PROBLEM STATEMENT:
Scan the data. Collect each line that contains the word "Sälen".

DATA UNDER STUDY:
● ● ● ●
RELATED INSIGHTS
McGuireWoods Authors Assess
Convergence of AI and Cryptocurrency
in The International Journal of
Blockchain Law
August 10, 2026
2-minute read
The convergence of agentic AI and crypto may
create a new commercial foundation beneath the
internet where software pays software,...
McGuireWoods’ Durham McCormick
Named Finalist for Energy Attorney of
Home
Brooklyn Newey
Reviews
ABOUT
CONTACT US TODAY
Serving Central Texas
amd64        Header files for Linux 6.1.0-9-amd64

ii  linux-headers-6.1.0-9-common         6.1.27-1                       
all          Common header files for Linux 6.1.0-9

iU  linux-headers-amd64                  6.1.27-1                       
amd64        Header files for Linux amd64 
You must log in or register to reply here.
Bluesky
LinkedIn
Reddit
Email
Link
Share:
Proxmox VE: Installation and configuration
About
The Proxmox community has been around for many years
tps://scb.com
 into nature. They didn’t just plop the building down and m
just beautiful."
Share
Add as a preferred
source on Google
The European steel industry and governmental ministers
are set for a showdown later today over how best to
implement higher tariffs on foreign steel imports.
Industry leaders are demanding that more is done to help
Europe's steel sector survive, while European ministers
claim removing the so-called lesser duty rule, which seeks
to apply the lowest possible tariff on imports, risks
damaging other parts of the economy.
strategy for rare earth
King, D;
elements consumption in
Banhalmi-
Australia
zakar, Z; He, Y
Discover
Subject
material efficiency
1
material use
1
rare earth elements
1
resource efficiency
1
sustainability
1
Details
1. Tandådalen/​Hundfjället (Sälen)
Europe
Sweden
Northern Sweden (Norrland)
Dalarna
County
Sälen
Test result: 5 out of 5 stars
● ● ● ●
EXERCISE SOLUTION:
1. Tandådalen/​Hundfjället (Sälen)
Sälen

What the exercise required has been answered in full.